O controle da pressão arterial exige abordagem multifacetada e personalizada, segundo especialistas que participaram do programa CNN Sinais Vitais. Os médicos destacaram que o tratamento da hipertensão geralmente combina diferentes medicamentos em doses baixas para aumentar a eficácia e reduzir efeitos colaterais.
De acordo com o Decio Mion, professor Livre-Docente de Nefrologia da Faculdade de Medicina da USP, a estratégia medicamentosa visa atuar em diversos mecanismos do organismo simultaneamente. “Nós pensamos sempre em fazer vários medicamentos em doses baixas para evitar efeito colateral e agir em vários mecanismos. No fundo, num paciente em particular, a gente não sabe o que está elevando a pressão”, explicou.
O consumo de sal foi outro tema amplamente discutido. Os especialistas ressaltaram que existem pessoas classificadas como “sal sensíveis” e “sal resistentes”, o que influencia diretamente no tratamento. “O sal sensível, quando come sal, a pressão sobe, incha, ganha peso. O sal resistente, não. É lógico que isso dentro de um certo nível”, esclareceu Mion.
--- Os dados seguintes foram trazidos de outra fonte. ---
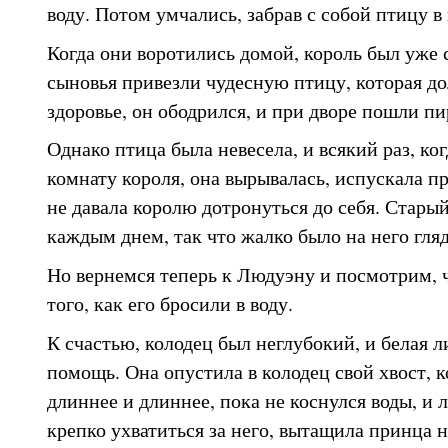
воду. Потом умчались, забрав с собой птицу в
Когда они воротились домой, король был уже с
сыновья привезли чудесную птицу, которая д
здоровье, он ободрился, и при дворе пошли пи
Однако птица была невесела, и всякий раз, ког
комнату короля, она вырывалась, испускала п
не давала королю дотронуться до себя. Старый
каждым днем, так что жалко было на него гляд
Но вернемся теперь к Людуэну и посмотрим, ч
того, как его бросили в воду.
К счастью, колодец был неглубокий, и белая л
помощь. Она опустила в колодец свой хвост, 
длиннее и длиннее, пока не коснулся воды, и 
крепко ухватиться за него, вытащила принца н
Equilíbrio no consumo de sal e mudanças no estilo de vida
Os médicos alertaram que não se deve eliminar completamente o sal da dieta, mas sim buscar um equilíbrio. “Às vezes a pessoa fala que não usa nada de sal. Está errado, porque sal é uma curva em J. Você reduz a quantidade, é benéfico. Se reduzir demais, passa a aumentar eventos. Então, não é para tirar totalmente, é redução”, explicou Álvaro Avezum, diretor do Centro Internacional de Pesquisa e do Departamento de Cardiologia do Hospital Alemão Oswaldo Cruz.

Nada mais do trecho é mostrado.